> _INSTRUCTIONS FOR THE TASK_: In your copy, repeat the records exactly and leave out the pictures.

> _MATERIALS PROVIDED_:
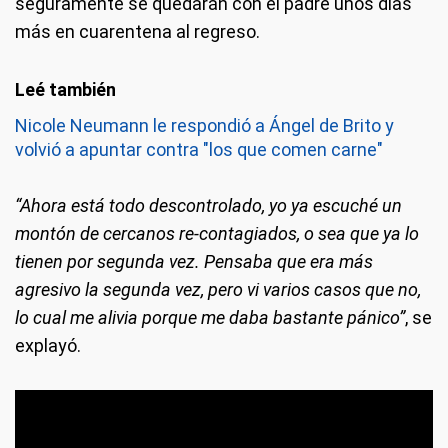
seguramente se quedarán con el padre unos días
más en cuarentena al regreso.
Nicole Neumann le respondió a Ángel de Brito y
volvió a apuntar contra "los que comen carne"
“Ahora está todo descontrolado, yo ya escuché un
montón de cercanos re-contagiados, o sea que ya lo
tienen por segunda vez. Pensaba que era más
agresivo la segunda vez, pero vi varios casos que no,
lo cual me alivia porque me daba bastante pánico”
, se
explayó.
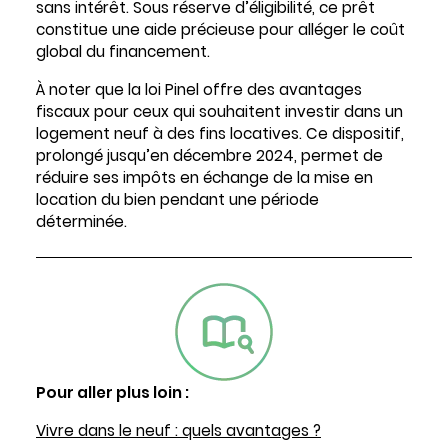
sans intérêt. Sous réserve d’éligibilité, ce prêt
constitue une aide précieuse pour alléger le coût
global du financement.
À noter que la loi Pinel offre des avantages
fiscaux pour ceux qui souhaitent investir dans un
logement neuf à des fins locatives. Ce dispositif,
prolongé jusqu’en décembre 2024, permet de
réduire ses impôts en échange de la mise en
location du bien pendant une période
déterminée.
Pour aller plus loin :
Vivre dans le neuf : quels avantages ?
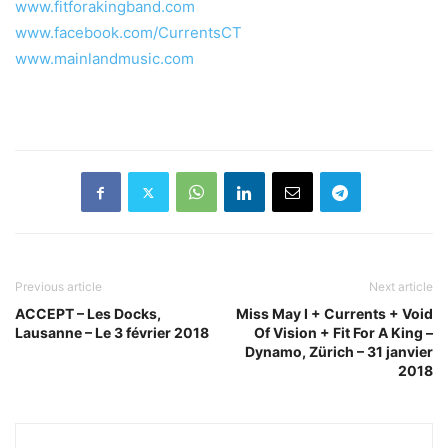
www.fitforakingband.com
www.facebook.com/CurrentsCT
www.mainlandmusic.com
Previous article
Next article
ACCEPT – Les Docks,
Miss May I + Currents + Void
Lausanne – Le 3 février 2018
Of Vision + Fit For A King –
Dynamo, Zürich – 31 janvier
2018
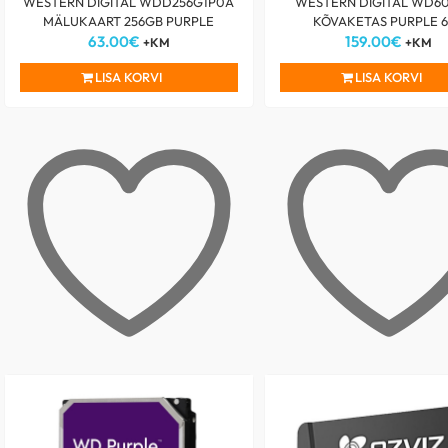
WESTERN DIGITAL WDD256G1P0A
WESTERN DIGITAL WD6
MÄLUKAART 256GB PURPLE
KÕVAKETAS PURPLE 
63.00
€
159.00
€
+KM
+KM
LISA KORVI
LISA KORVI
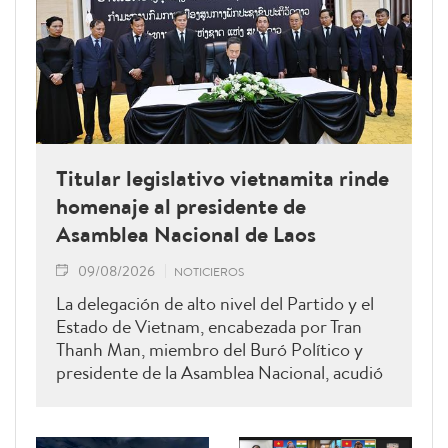
Titular legislativo vietnamita rinde
homenaje al presidente de
Asamblea Nacional de Laos
09/08/2026
NOTICIEROS
La delegación de alto nivel del Partido y el
Estado de Vietnam, encabezada por Tran
Thanh Man, miembro del Buró Político y
presidente de la Asamblea Nacional, acudió
hoy a rendir homenaje a Xaysomphone
Phomvihane, miembro del Buró Político y
presidente de la Asamblea Nacional de Laos.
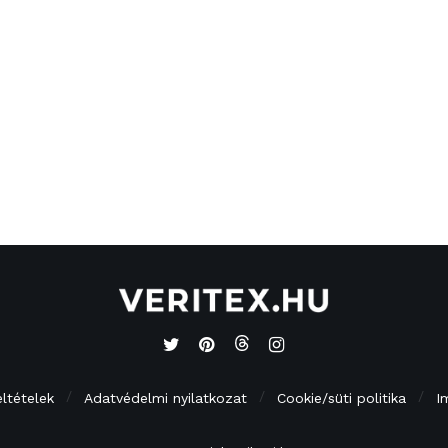
eltételek
Adatvédelmi nyilatkozat
Cookie/süti politika
I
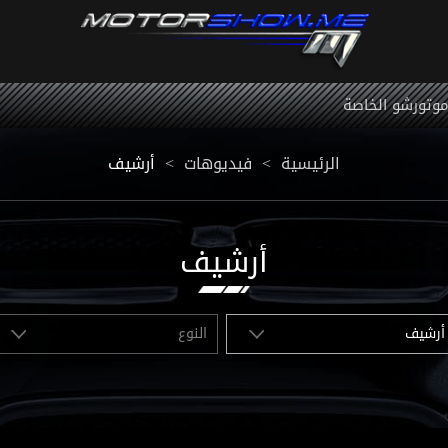
 موتورشو الخاصة
أرشيف
<
فيديوهات
<
الرئيسية
أرشيف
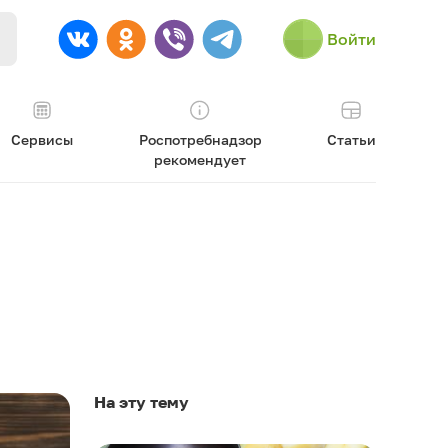
Войти
Сервисы
Роспотребнадзор
Статьи
рекомендует
На эту тему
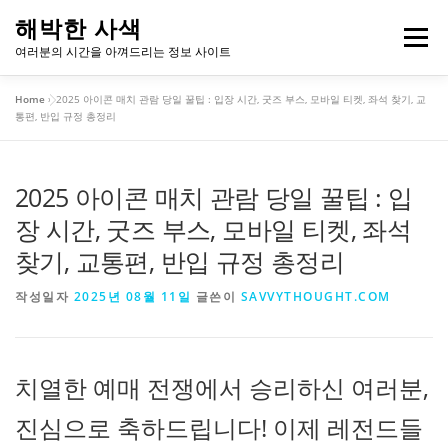
내
해박한 사색
용
메뉴
여러분의 시간을 아껴드리는 정보 사이트
으
로
Home
»
2025 아이콘 매치 관람 당일 꿀팁 : 입장 시간, 굿즈 부스, 모바일 티켓, 좌석 찾기, 교
바
개인정보처리방침
이용약관
통편, 반입 규정 총정리
로
가
기
2025 아이콘 매치 관람 당일 꿀팁 : 입
장 시간, 굿즈 부스, 모바일 티켓, 좌석
찾기, 교통편, 반입 규정 총정리
작성일자
2025년 08월 11일
글쓴이
SAVVYTHOUGHT.COM
치열한 예매 전쟁에서 승리하신 여러분,
진심으로 축하드립니다! 이제 레전드들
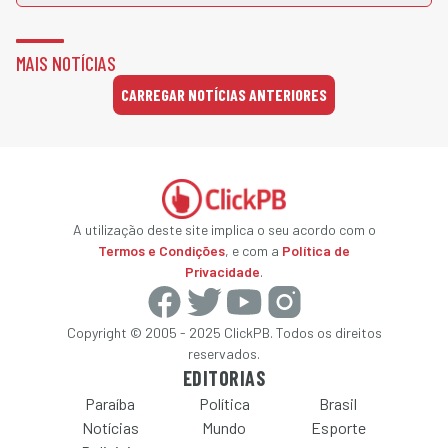
MAIS NOTÍCIAS
CARREGAR NOTÍCIAS ANTERIORES
A utilização deste site implica o seu acordo com o
Termos e Condições
, e com a
Política de
Privacidade
.
Copyright © 2005 - 2025 ClickPB. Todos os direitos
reservados.
EDITORIAS
Paraíba
Política
Brasil
Notícias
Mundo
Esporte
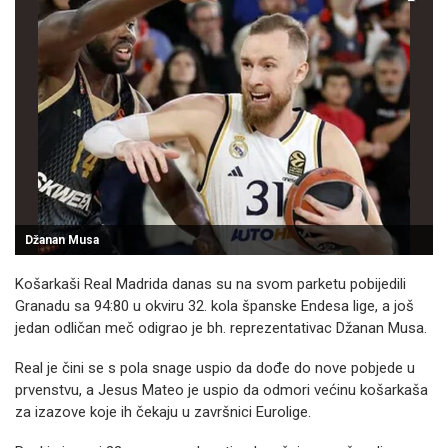
Džanan Musa
Košarkaši Real Madrida danas su na svom parketu pobijedili
Granadu sa 94:80 u okviru 32. kola španske Endesa lige, a još
jedan odličan meč odigrao je bh. reprezentativac Džanan Musa.
Real je čini se s pola snage uspio da dođe do nove pobjede u
prvenstvu, a Jesus Mateo je uspio da odmori većinu košarkaša
za izazove koje ih čekaju u završnici Eurolige.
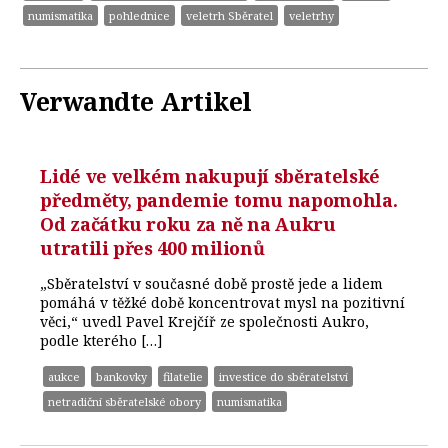
numismatika
pohlednice
veletrh Sběratel
veletrhy
Verwandte Artikel
Lidé ve velkém nakupují sběratelské
předměty, pandemie tomu napomohla.
Od začátku roku za ně na Aukru
utratili přes 400 milionů
„Sběratelství v současné době prostě jede a lidem
pomáhá v těžké době koncentrovat mysl na pozitivní
věci,“ uvedl Pavel Krejčíř ze společnosti Aukro,
podle kterého […]
aukce
bankovky
filatelie
investice do sběratelství
netradiční sběratelské obory
numismatika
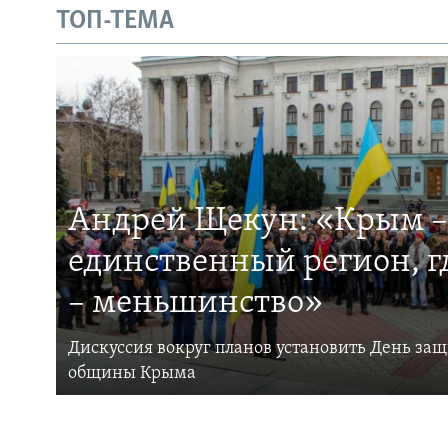
ТОП-ТЕМА
Андрей Щекун: «Крым –
единственный регион, 
– меньшинство»
Дискуссия вокруг планов установить День за
общины Крыма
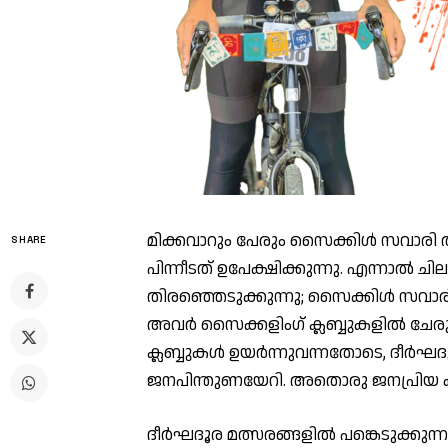
മിക്കവാറും പേരും സൈക്കിള്‍ സവാരി ത
SHARE
പിന്നീടത് ഉപേക്ഷിക്കുന്നു. എന്നാല്‍ 
തിരഞ്ഞെടുക്കുന്നു; സൈക്കിള്‍ സവാരി
അവര്‍ സൈക്കളിംഗ് ക്ലബ്ബുകളില്‍ ചേ
ക്ലബ്ബുകള്‍ ഉയര്‍ന്നുവന്നതോടെ, ദീര
ജനപിന്തുണയേറി. അതൊരു ജനപ്രിയ
ദീര്‍ഘദൂര മത്സരങ്ങളില്‍ പങ്കെടുക്കുന്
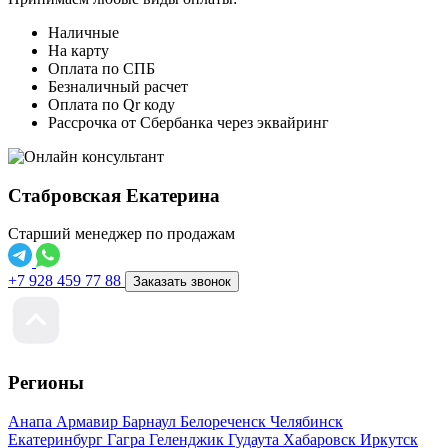
Наличные
На карту
Оплата по СПБ
Безналичный расчет
Оплата по Qr коду
Рассрочка от Сбербанка через эквайринг
Стабровская Екатерина
Старший менеджер по продажам
+7 928 459 77 88
Заказать звонок
Регионы
Анапа
Армавир
Барнаул
Белореченск
Челябинск
Екатеринбург
Гагра
Геленджик
Гудаута
Хабаровск
Иркутск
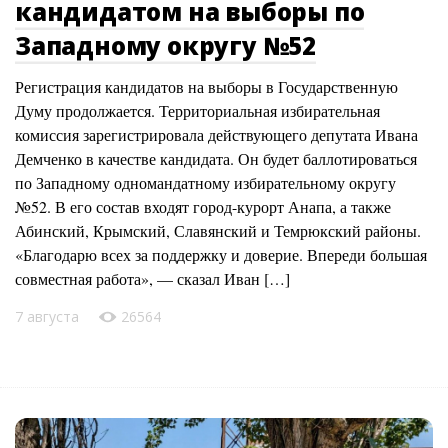
кандидатом на выборы по
Западному округу №52
Регистрация кандидатов на выборы в Государственную
Думу продолжается. Территориальная избирательная
комиссия зарегистрировала действующего депутата Ивана
Демченко в качестве кандидата. Он будет баллотироваться
по Западному одномандатному избирательному округу
№52. В его состав входят город-курорт Анапа, а также
Абинский, Крымский, Славянский и Темрюкский районы.
«Благодарю всех за поддержку и доверие. Впереди большая
совместная работа», — сказал Иван […]
7 августа
26564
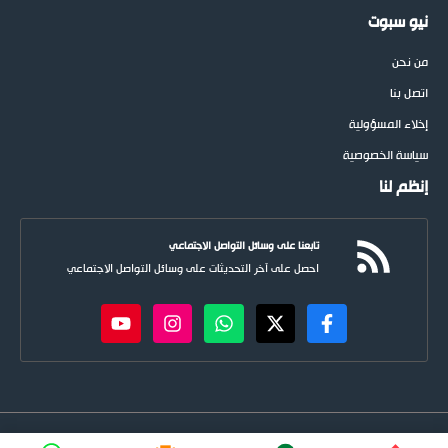
نيو سبوت
من نحن
اتصل بنا
إخلاء المسؤولية
سياسة الخصوصية
إنظم لنا
تابعنا على وسائل التواصل الاجتماعي
احصل على آخر التحديثات على وسائل التواصل الاجتماعي
newspoots.com • جميع الحقوق © محفوظة لموقع
نيوسبوت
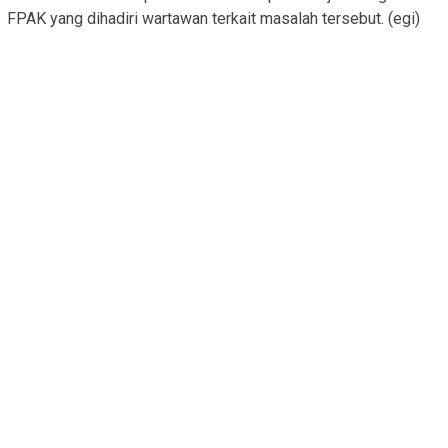
FPAK yang dihadiri wartawan terkait masalah tersebut. (egi)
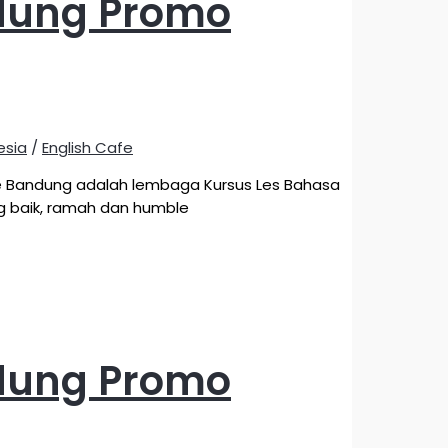
ndung Promo
esia
/
English Cafe
afe Bandung adalah lembaga Kursus Les Bahasa
ng baik, ramah dan humble
ndung Promo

> _RESPONSE_:
seguramente se quedarán con el padre unos días
más en cuarentena al regreso.
Nicole Neumann le respondió a Ángel de Brito y
volvió a apuntar contra "los que comen carne"
“Ahora está todo descontrolado, yo ya escuché un
montón de cercanos re-contagiados, o sea que ya lo
tienen por segunda vez. Pensaba que era más
agresivo la segunda vez, pero vi varios casos que no,
lo cual me alivia porque me daba bastante pánico”
, se
explayó.
sans intérêt. Sous réserve d’éligibilité, ce prêt
constitue une aide précieuse pour alléger le coût
global du financement.
À noter que la loi Pinel offre des avantages
fiscaux pour ceux qui souhaitent investir dans un
logement neuf à des fins locatives. Ce dispositif,
prolongé jusqu’en décembre 2024, permet de
réduire ses impôts en échange de la mise en
location du bien pendant une période
déterminée.
Pour aller plus loin :
Vivre dans le neuf : quels avantages ?
www.fitforakingband.com
www.facebook.com/CurrentsCT
www.mainlandmusic.com
Previous article
Next article
ACCEPT – Les Docks,
Miss May I + Currents + Void
Lausanne – Le 3 février 2018
Of Vision + Fit For A King –
Dynamo, Zürich – 31 janvier
2018
WESTERN DIGITAL WDD256G1P0A
WESTERN DIGITAL WD6
MÄLUKAART 256GB PURPLE
KÕVAKETAS PURPLE 
63.00
€
159.00
€
+KM
+KM
LISA KORVI
LISA KORVI
Titular legislativo vietnamita rinde
homenaje al presidente de
Asamblea Nacional de Laos
09/08/2026
NOTICIEROS
La delegación de alto nivel del Partido y el
Estado de Vietnam, encabezada por Tran
Thanh Man, miembro del Buró Político y
presidente de la Asamblea Nacional, acudió
hoy a rendir homenaje a Xaysomphone
Phomvihane, miembro del Buró Político y
presidente de la Asamblea Nacional de Laos.
eltételek
Adatvédelmi nyilatkozat
Cookie/süti politika
I
 موتورشو الخاصة
أرشيف
<
فيديوهات
<
الرئيسية
أرشيف
Войти
Сервисы
Роспотребнадзор
Статьи
рекомендует
На эту тему
내
해박한 사색
용
메뉴
여러분의 시간을 아껴드리는 정보 사이트
으
로
Home
»
2025 아이콘 매치 관람 당일 꿀팁 : 입장 시간, 굿즈 부스, 모바일 티켓, 좌석 찾기, 교
바
개인정보처리방침
이용약관
통편, 반입 규정 총정리
로
가
기
2025 아이콘 매치 관람 당일 꿀팁 : 입
장 시간, 굿즈 부스, 모바일 티켓, 좌석
찾기, 교통편, 반입 규정 총정리
작성일자
2025년 08월 11일
글쓴이
SAVVYTHOUGHT.COM
치열한 예매 전쟁에서 승리하신 여러분,
진심으로 축하드립니다! 이제 레전드들
MAIS NOTÍCIAS
CARREGAR NOTÍCIAS ANTERIORES
A utilização deste site implica o seu acordo com o
Termos e Condições
, e com a
Política de
Privacidade
.
Copyright © 2005 - 2025 ClickPB. Todos os direitos
reservados.
EDITORIAS
Paraíba
Política
Brasil
Notícias
Mundo
Esporte
Džanan Musa
Košarkaši Real Madrida danas su na svom parketu pobijedili
Granadu sa 94:80 u okviru 32. kola španske Endesa lige, a još
jedan odličan meč odigrao je bh. reprezentativac Džanan Musa.
Real je čini se s pola snage uspio da dođe do nove pobjede u
prvenstvu, a Jesus Mateo je uspio da odmori većinu košarkaša
za izazove koje ih čekaju u završnici Eurolige.
numismatika
pohlednice
veletrh Sběratel
veletrhy
Verwandte Artikel
Lidé ve velkém nakupují sběratelské
předměty, pandemie tomu napomohla.
Od začátku roku za ně na Aukru
utratili přes 400 milionů
„Sběratelství v současné době prostě jede a lidem
pomáhá v těžké době koncentrovat mysl na pozitivní
věci,“ uvedl Pavel Krejčíř ze společnosti Aukro,
podle kterého […]
aukce
bankovky
filatelie
investice do sběratelství
netradiční sběratelské obory
numismatika
ТОП-ТЕМА
Андрей Щекун: «Крым –
единственный регион, 
– меньшинство»
Дискуссия вокруг планов установить День за
общины Крыма
മിക്കവാറും പേരും സൈക്കിള്‍ സവാരി ത
SHARE
പിന്നീടത് ഉപേക്ഷിക്കുന്നു. എന്നാല്‍ 
തിരഞ്ഞെടുക്കുന്നു; സൈക്കിള്‍ സവാരി
അവര്‍ സൈക്കളിംഗ് ക്ലബ്ബുകളില്‍ ചേ
ക്ലബ്ബുകള്‍ ഉയര്‍ന്നുവന്നതോടെ, ദീര
ജനപിന്തുണയേറി. അതൊരു ജനപ്രിയ
ദീര്‍ഘദൂര മത്സരങ്ങളില്‍ പങ്കെടുക്കുന്
Наличные
На карту
Оплата по СПБ
Безналичный расчет
Оплата по Qr коду
Рассрочка от Сбербанка через эквайринг
Стабровская Екатерина
Старший менеджер по продажам
+7 928 459 77 88
Заказать звонок
Регионы
Анапа
Армавир
Барнаул
Белореченск
Челябинск
Екатеринбург
Гагра
Геленджик
Гудаута
Хабаровск
Иркутск
кандидатом на выборы по
Западному округу №52
Регистрация кандидатов на выборы в Государственную
Думу продолжается. Территориальная избирательная
комиссия зарегистрировала действующего депутата Ивана
Демченко в качестве кандидата. Он будет баллотироваться
по Западному одномандатному избирательному округу
№52. В его состав входят город-курорт Анапа, а также
Абинский, Крымский, Славянский и Темрюкский районы.
«Благодарю всех за поддержку и доверие. Впереди большая
совместная работа», — сказал Иван […]
7 августа
26564
نيو سبوت
من نحن
اتصل بنا
إخلاء المسؤولية
سياسة الخصوصية
إنظم لنا
تابعنا على وسائل التواصل الاجتماعي
احصل على آخر التحديثات على وسائل التواصل الاجتماعي
newspoots.com • جميع الحقوق © محفوظة لموقع
نيوسبوت
FPAK yang dihadiri wartawan terkait masalah tersebut. (egi)
ndung Promo
esia
/
English Cafe
afe Bandung adalah lembaga Kursus Les Bahasa
ng baik, ramah dan humble
ndung Promo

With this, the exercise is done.